> _EXERCISE BRIEF_: Would you retype, word for word, only the lines from the one holding "FREE Sonic Cheeseburger" through the final line of the entries below, without the pictures?

> _INPUT DATA_:
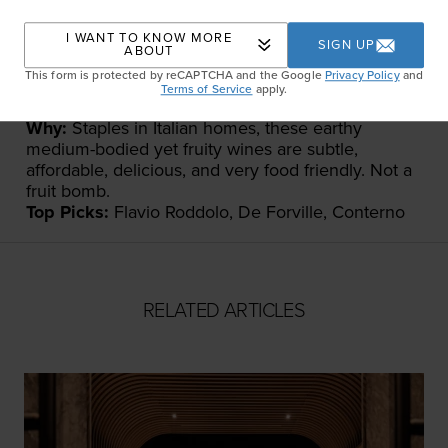
I WANT TO KNOW MORE
SIGN UP
ABOUT
This form is protected by reCAPTCHA and the Google
Privacy Policy
and
Terms of Service
apply.
What:
Dolcetto and Barbera
Why:
Staples in Italian homes, these earthy
medium-bodied yet fruity wines are subtle,
affordable, delicious, and very food friendly. Not a
fruit bomb.
Top Picks:
Flavio Roddolo, De Forville, Conterno
RELATED ARTICLES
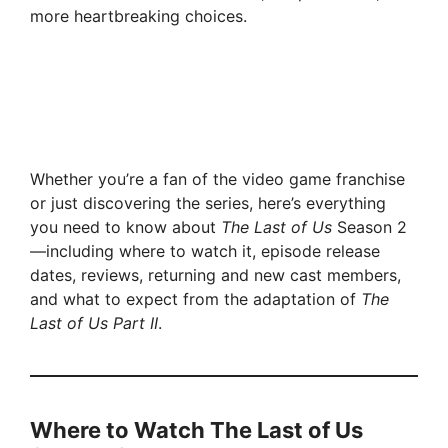
more heartbreaking choices.
Whether you’re a fan of the video game franchise
or just discovering the series, here’s everything
you need to know about
The Last of Us
Season 2
—including where to watch it, episode release
dates, reviews, returning and new cast members,
and what to expect from the adaptation of
The
Last of Us Part II
.
Where to Watch The Last of Us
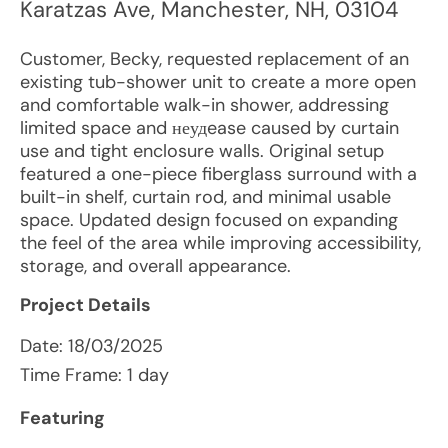
Karatzas Ave
,
Manchester
,
NH
,
03104
Customer, Becky, requested replacement of an
existing tub-shower unit to create a more open
and comfortable walk-in shower, addressing
limited space and неудease caused by curtain
use and tight enclosure walls. Original setup
featured a one-piece fiberglass surround with a
built-in shelf, curtain rod, and minimal usable
space. Updated design focused on expanding
the feel of the area while improving accessibility,
storage, and overall appearance.
Project Details
Date:
18/03/2025
Time Frame: 1 day
Featuring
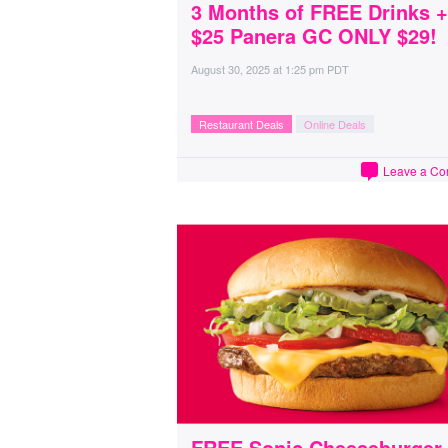
3 Months of FREE Drinks +
$25 Panera GC ONLY $29!
August 30, 2025
at
1:25 pm PDT
Restaurant Deals
Online Deals
Leave a C
FREE Sonic Cheeseburger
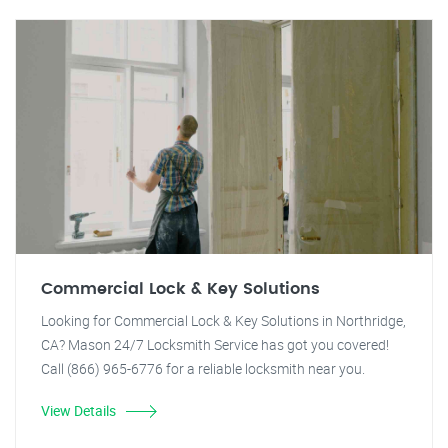
Commercial Lock & Key Solutions
Looking for Commercial Lock & Key Solutions in Northridge,
CA? Mason 24/7 Locksmith Service has got you covered!
Call (866) 965-6776 for a reliable locksmith near you.
View Details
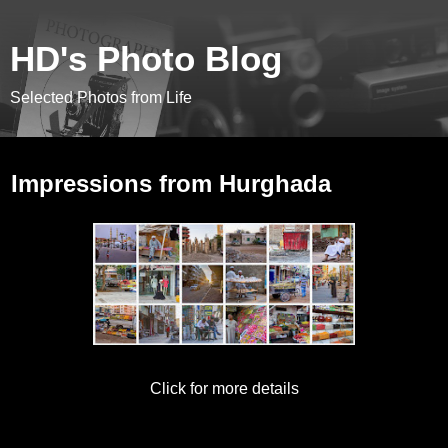
HD's Photo Blog
Selected Photos from Life
October 29, 2017
Impressions from Hurghada
Click for more details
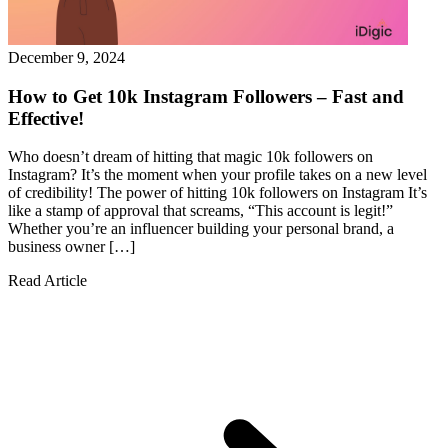
December 9, 2024
How to Get 10k Instagram Followers – Fast and
Effective!
Who doesn’t dream of hitting that magic 10k followers on
Instagram? It’s the moment when your profile takes on a new level
of credibility! The power of hitting 10k followers on Instagram It’s
like a stamp of approval that screams, “This account is legit!”
Whether you’re an influencer building your personal brand, a
business owner […]
Read Article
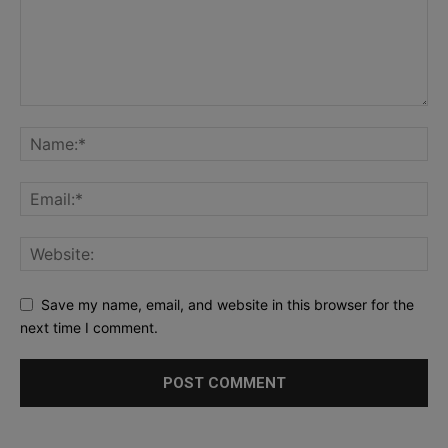
Save my name, email, and website in this browser for the
next time I comment.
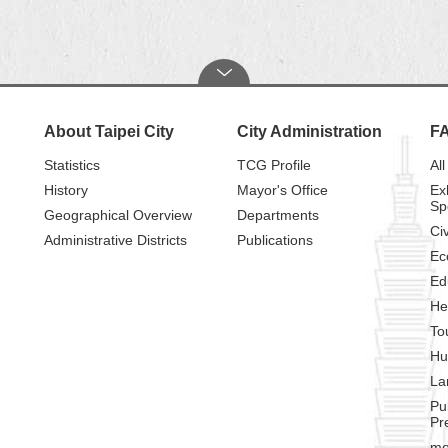
About Taipei City
City Administration
F
Statistics
TCG Profile
All
History
Mayor's Office
Ex
Sp
Geographical Overview
Departments
Civ
Administrative Districts
Publications
Ec
Ed
He
To
Hu
La
Pu
Pr
mo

> _ANSWER BELOW_:
FREE Sonic Cheeseburger
Commercial Lock & Key Solutions
Looking for Commercial Lock & Key Solutions in Northridge,
CA? Mason 24/7 Locksmith Service has got you covered!
Call (866) 965-6776 for a reliable locksmith near you.
View Details
HD's Photo Blog
Selected Photos from Life
October 29, 2017
Impressions from Hurghada
Click for more details
December 9, 2024
How to Get 10k Instagram Followers – Fast and
Effective!
Who doesn’t dream of hitting that magic 10k followers on
Instagram? It’s the moment when your profile takes on a new level
of credibility! The power of hitting 10k followers on Instagram It’s
like a stamp of approval that screams, “This account is legit!”
Whether you’re an influencer building your personal brand, a
business owner […]
Read Article
Save my name, email, and website in this browser for the
next time I comment.
About Taipei City
City Administration
F
Statistics
TCG Profile
All
History
Mayor's Office
Ex
Sp
Geographical Overview
Departments
Civ
Administrative Districts
Publications
Ec
Ed
He
To
Hu
La
Pu
Pr
mo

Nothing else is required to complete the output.